Watts-Lab / atlas

The product of all our research cartography
https://atlas.seas.upenn.edu
GNU Affero General Public License v3.0
1 stars 1 forks source link

Set up feature Validation #80

Open markwhiting opened 3 months ago

markwhiting commented 3 months ago

Fundamentally we only know if a feature is good if we can compare our result with some other (presumably more trustable) result, e.g., comparing to a human ground truth rating.

We need to build in a system for checking quality and reporting quality such that users can quickly know what to trust and think about how to improve it.

Caveat: we may be able to aggregate answers across sources in some cases to validate columns.

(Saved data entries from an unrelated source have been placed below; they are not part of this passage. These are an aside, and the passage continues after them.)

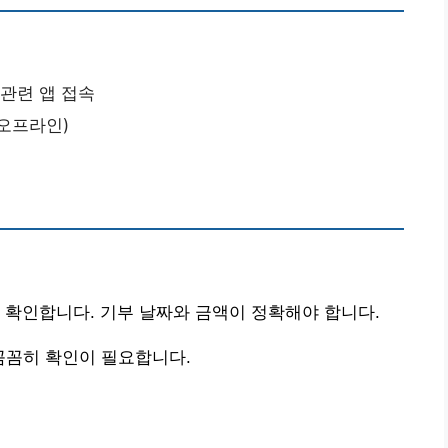
 관련 앱 접속
/오프라인)
 확인합니다. 기부 날짜와 금액이 정확해야 합니다.
꼼꼼히 확인이 필요합니다.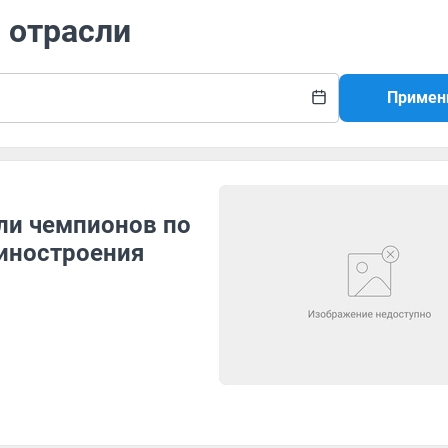
 отрасли
Примен
ли чемпионов по
иностроения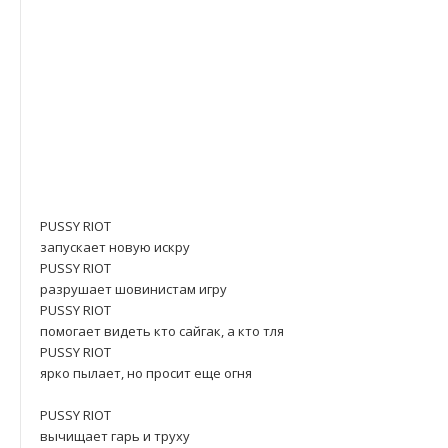
PUSSY RIOT
запускает новую искру
PUSSY RIOT
разрушает шовинистам игру
PUSSY RIOT
помогает видеть кто сайгак, а кто тля
PUSSY RIOT
ярко пылает, но просит еще огня
PUSSY RIOТ
вычищает гарь и труху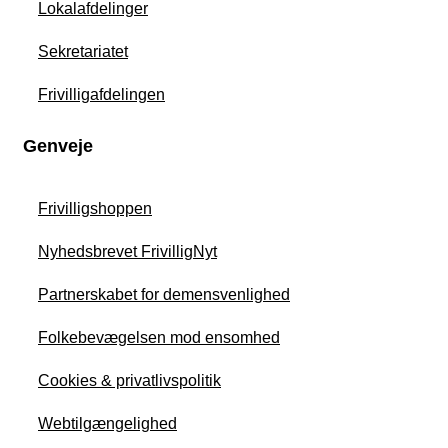
Lokalafdelinger
Sekretariatet
Frivilligafdelingen
Genveje
Frivilligshoppen
Nyhedsbrevet FrivilligNyt
Partnerskabet for demensvenlighed
Folkebevægelsen mod ensomhed
Cookies & privatlivspolitik
Webtilgængelighed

markwhiting commented 3 months ago

Proposal: Validate action that lets me create human ratings on papers for a given column without seeing the model's rating, then use these to check how well the model is doing and show results of that in context.

You are given papers who have not previously been validated, we store these as ground truth ratings and use them in downstream performance adjustments (e.g., DSL)

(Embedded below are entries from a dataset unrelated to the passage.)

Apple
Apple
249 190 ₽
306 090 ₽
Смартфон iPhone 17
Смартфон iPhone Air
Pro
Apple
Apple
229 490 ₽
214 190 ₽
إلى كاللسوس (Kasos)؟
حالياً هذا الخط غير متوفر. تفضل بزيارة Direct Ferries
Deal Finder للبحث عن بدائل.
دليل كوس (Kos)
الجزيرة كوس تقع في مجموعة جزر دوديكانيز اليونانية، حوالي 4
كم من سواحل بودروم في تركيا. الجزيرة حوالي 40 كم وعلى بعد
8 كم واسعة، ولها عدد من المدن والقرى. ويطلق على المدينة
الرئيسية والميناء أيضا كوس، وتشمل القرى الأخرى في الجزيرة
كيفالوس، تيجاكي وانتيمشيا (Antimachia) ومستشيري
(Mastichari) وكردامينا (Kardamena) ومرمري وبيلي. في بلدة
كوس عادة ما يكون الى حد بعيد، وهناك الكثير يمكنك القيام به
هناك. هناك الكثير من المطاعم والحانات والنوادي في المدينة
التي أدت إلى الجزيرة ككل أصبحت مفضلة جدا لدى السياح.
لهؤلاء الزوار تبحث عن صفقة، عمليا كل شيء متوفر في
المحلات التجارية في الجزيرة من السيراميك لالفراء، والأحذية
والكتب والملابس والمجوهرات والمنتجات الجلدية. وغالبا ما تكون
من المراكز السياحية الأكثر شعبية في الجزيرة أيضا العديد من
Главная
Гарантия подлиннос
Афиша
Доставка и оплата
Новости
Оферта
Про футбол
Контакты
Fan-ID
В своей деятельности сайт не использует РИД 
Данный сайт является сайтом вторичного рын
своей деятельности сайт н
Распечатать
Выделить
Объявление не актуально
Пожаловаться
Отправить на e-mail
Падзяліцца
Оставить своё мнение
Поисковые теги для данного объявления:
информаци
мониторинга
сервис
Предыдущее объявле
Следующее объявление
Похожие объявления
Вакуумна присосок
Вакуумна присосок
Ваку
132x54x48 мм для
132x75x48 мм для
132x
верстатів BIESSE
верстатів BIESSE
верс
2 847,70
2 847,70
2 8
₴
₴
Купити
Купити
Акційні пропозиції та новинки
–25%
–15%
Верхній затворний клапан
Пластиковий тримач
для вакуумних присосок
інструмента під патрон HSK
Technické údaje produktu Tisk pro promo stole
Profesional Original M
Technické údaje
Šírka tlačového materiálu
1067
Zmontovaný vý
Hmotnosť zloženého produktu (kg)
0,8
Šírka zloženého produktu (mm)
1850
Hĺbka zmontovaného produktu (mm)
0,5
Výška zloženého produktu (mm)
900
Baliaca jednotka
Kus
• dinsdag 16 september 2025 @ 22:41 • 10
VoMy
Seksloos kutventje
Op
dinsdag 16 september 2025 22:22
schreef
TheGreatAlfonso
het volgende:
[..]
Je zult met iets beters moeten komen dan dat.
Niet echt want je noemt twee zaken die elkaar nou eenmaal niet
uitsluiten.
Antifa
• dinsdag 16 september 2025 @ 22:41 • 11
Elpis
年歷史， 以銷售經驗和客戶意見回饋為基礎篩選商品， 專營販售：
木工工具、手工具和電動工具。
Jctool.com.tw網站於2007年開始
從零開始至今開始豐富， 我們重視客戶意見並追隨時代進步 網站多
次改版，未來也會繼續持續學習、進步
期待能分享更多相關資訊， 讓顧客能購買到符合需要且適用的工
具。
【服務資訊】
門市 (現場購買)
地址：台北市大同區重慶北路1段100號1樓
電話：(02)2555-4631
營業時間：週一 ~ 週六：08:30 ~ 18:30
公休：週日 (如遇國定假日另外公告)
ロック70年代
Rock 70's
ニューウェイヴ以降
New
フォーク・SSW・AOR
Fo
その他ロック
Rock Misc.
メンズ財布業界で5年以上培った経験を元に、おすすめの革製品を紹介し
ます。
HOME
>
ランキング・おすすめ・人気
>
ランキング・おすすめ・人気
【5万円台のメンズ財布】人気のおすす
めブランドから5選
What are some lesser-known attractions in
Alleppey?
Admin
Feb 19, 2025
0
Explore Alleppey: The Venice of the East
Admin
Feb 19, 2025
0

Highlight columns that are bad with some kind of coloring and on hover show details about the performance metric (F1 or R^2 etc) and score.

markwhiting commented 1 month ago

Here are some more details on how the types of truth and validation might work...

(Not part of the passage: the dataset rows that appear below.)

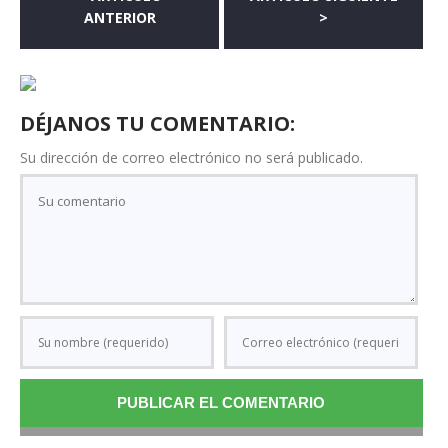
ANTERIOR
>
DÉJANOS TU COMENTARIO:
Su dirección de correo electrónico no será publicado.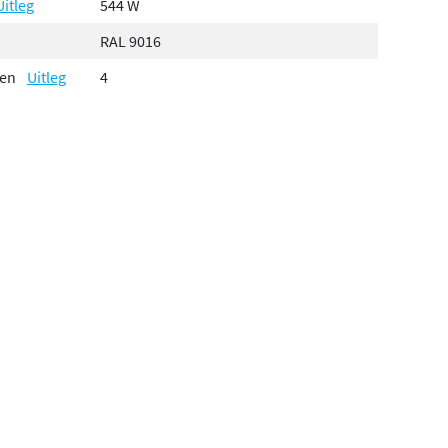
Uitleg
544 W
RAL 9016
gen
Uitleg
4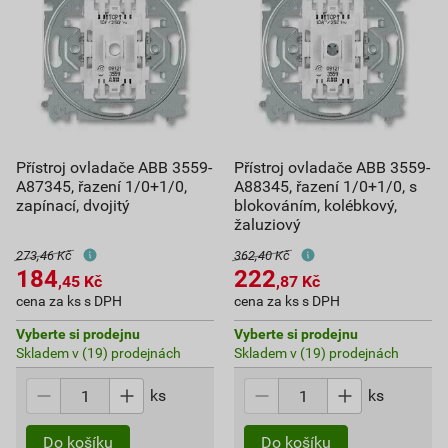
Přístroj ovladače ABB 3559-
Přístroj ovladače ABB 3559-
A87345, řazení 1/0+1/0,
A88345, řazení 1/0+1/0, s
zapínací, dvojitý
blokováním, kolébkový,
žaluziový
273,46 Kč
362,40 Kč
184
222
,45
Kč
,87
Kč
cena za ks s DPH
cena za ks s DPH
Vyberte si prodejnu
Vyberte si prodejnu
Skladem v (19) prodejnách
Skladem v (19) prodejnách
ks
ks
Do košíku
Do košíku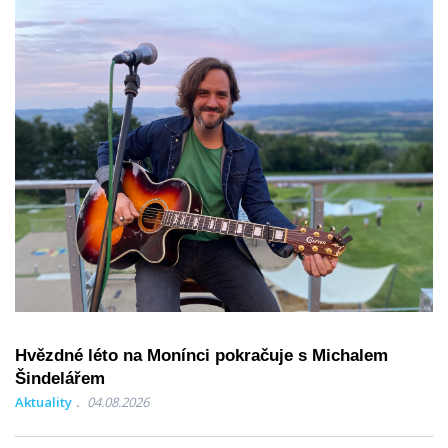
Hvězdné léto na Monínci pokračuje s Michalem
Šindelářem
Aktuality
04.08.2026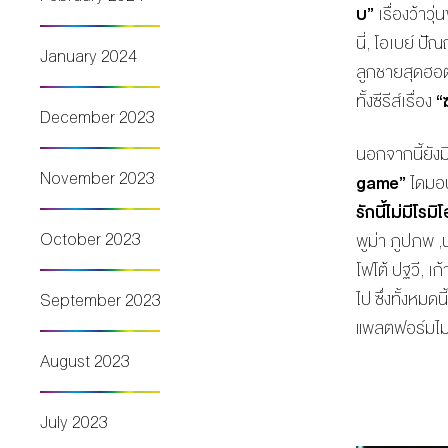
บ”
เรื่องว้าวุ
นี่, โอเบย์ ป
January 2024
ลูกชายสุดฮอ
ทั้งซีรีส์เรื่อง
“
December 2023
นอกจากนี้ยังม
November 2023
game
”
ไดมอน
รักนี้ไม่มีโรมิ
October 2023
พูม่า ภูปภพ ,
โฟโต้ ปฐวี, เ
ไป ซึ่งทั้งหม
September 2023
แพลตฟอร์มไม่
August 2023
July 2023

  1. Let's use only 2 types of data, true and measurement. True is from a researcher and is considered 100% valid. A measurement is from a feature provider, e.g., GPT, and is what is validated against true. In this way, validation effectively reports measurement error.
  2. For items with truth, we want to use the appropriate metric to check how good the measurement is. If the item is numerical, $R^2$. If the item is categorical, we will use unbiased multiclass $F_1$, and if the item is verbal, we will use a GPT comparison, e.g., "Do these things seem similar: yes or no?"
  3. Validation looks like 1) download a view as CSV. 2) create a new column with a validation, e.g., participant_source TRUTH for each validated column, and fill in scores for nonblank validated items. New truth values overwrite old ones but by default we keep them and assume them to be true even if the feature version or provider changes.